The company specialises in theatre for children and its distinctive style combines magic and illusion, physical theatre and original music.
Its work is acclaimed in Ireland, the UK, America and has been enjoyed in theatres, schools and all kinds of venues since it launched in 2001.
The company is currently touring China with its production of Shh! We Have a Plan and has ever-growing audiences at home and across the world.
Their production Penguins is about to run in Birmingham Repertory Theatre and will open at the Lyric Theatre, Belfast in December. The company’s theatrical adaption of Marita Conlon-McKenna’s Under The Hawthorn Tree heads to The MAC and tours Ireland in the new year.
One of the founders and Artistic Director Paul Bosco Mc Eneaney says it’s amazing to have come so far.
“We’ve come of age. Isn’t that frightening?”
He revealed that the company came about almost by chance.
“It started by complete accident. When I was six or seven, I was obsessed with magic.
“Honestly, my mother and father couldn’t go past a shop that had anything linked to Paul Daniels or David Nixon. I had every magic set under the sun. I just loved it, and later I became one of the youngest members of The Magic Circle.
Along with that came a real love of circus, and fun fairs, and anything that, when I analyse it now, was built for joy or for fun or for amazement
“I knew that was my world.”
After touring the US as a musician Paul realised theatre was his first love.
“Absolutely, my first love.
“So, I came back and studied performing arts at BIFHE (Belfast Institute of Further and Higher Education, now Belfast Met). “Then I decided I was going to be an actor. That was it.
“I got into The Lyric Theatre at a good time, I did three or four shows back to back. A Midsummers Night’s Dream, The Playboy of the Western World and others.
“After that I became a jobbing actor. I was doing the odd little bit of film and nothing hugely significant, but I was making a living out of it.
“Then Anna Cutler, who ran the Belfast Children’s Festival at that time, asked me if I’d ever thought of writing anything for young audiences.
“I ended up writing a show called Puppet Magic, and I was in it. It got picked up by a few of the visiting international delegates who said, ‘We’d like that at our festival’.

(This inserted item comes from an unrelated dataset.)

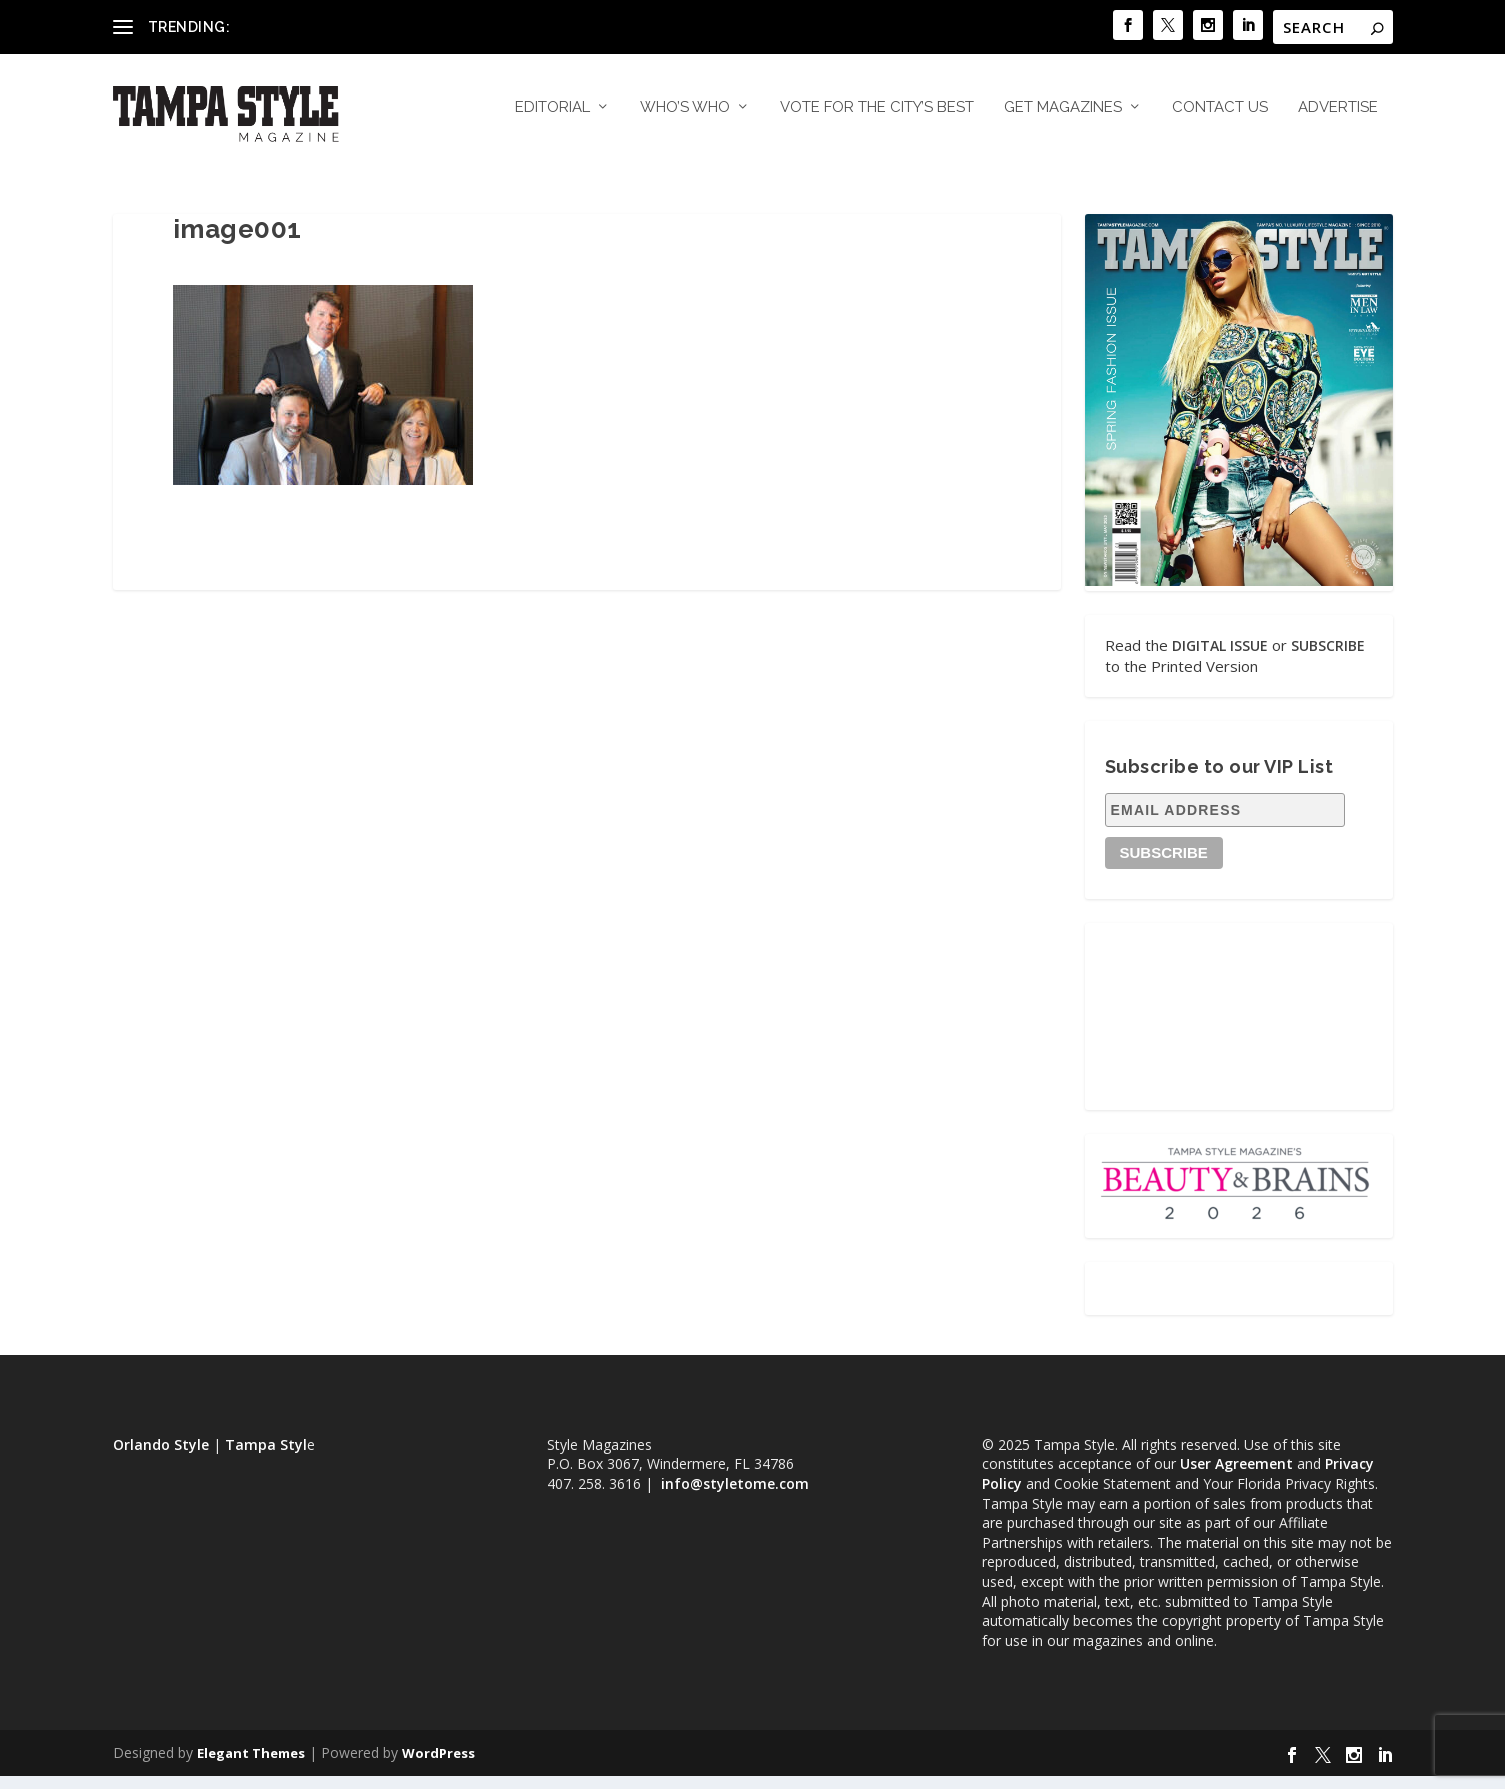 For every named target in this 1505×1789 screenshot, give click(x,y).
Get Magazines (1063, 119)
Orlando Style (161, 1456)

“They were all happening the following year. So I was asking, how do we do this? How do we make this work? And the only way to make it work financially, was to form a company.
“This allowed me to access some funding from the Arts Council of Northern Ireland, who would in turn support the international travel for this project.

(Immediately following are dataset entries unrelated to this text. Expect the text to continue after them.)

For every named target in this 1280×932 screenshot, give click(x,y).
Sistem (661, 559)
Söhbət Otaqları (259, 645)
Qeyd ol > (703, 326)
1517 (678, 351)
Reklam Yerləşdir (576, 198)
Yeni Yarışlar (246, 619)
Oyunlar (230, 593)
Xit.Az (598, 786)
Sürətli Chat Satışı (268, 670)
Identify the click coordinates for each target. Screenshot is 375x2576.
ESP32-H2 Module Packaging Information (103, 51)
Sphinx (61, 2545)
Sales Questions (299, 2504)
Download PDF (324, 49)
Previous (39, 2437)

“We renamed the show Buster, and it opened at the Edinburgh International Children’s Theatre Festival the following year. And then you do one show and you go, ‘Oh gosh, we should do another’.
“So, there was no plan. There was absolutely no plan.”
Paul said theatre for children was not seen as a priority back in the beginning of Cahoots NI.
“There was an inequality in the funding streams back then. I don’t believe children’s work was funded in the same way theatre for adults was.
“At the time, there was an education company, that was doing issue-based work and that was funded, but what we were hoping to do didn’t exist in Northern Ireland.”
Cahoots NI has gone on to challenge and change perceptions, with Paul adamant that children are just as deserving of top-quality theatre as adults.
He also says theatre can play a social role, instilling empathy in children and making them more socially aware.
“We are not changing the world, but we’re going to make the world a slightly better place with what we do.”
The company is now in big demand all over the world and has toured to Europe, Asia, all over the US and has even had requests to take their shows to Chile in South America.
Cahoots does not plan to rest on its laurels though.
Paul is already looking forward to future milestones.
“I’m looking towards 2021, which is our twentieth year – I feel I’m looking towards some sort of mini Cahoots NI festival, perhaps a celebration of our best work to date.
We are currently working on a new show called The Vanishing Elephant which will play in Belfast before opening on Broadway. Our future is exciting – I’m keen to create greater and longer partnerships with other organisations here and across the world.
The Cahoots show definitely looks set to go on.
Penguins, a Cahoots NI, Birmingham Repertory Theatre and Prime Theatre co-production will run at The Lyric Theatre from December 18-22. Under The Hawthorn Tree will open at The MAC on January 30 through to February 9 before touring Ireland.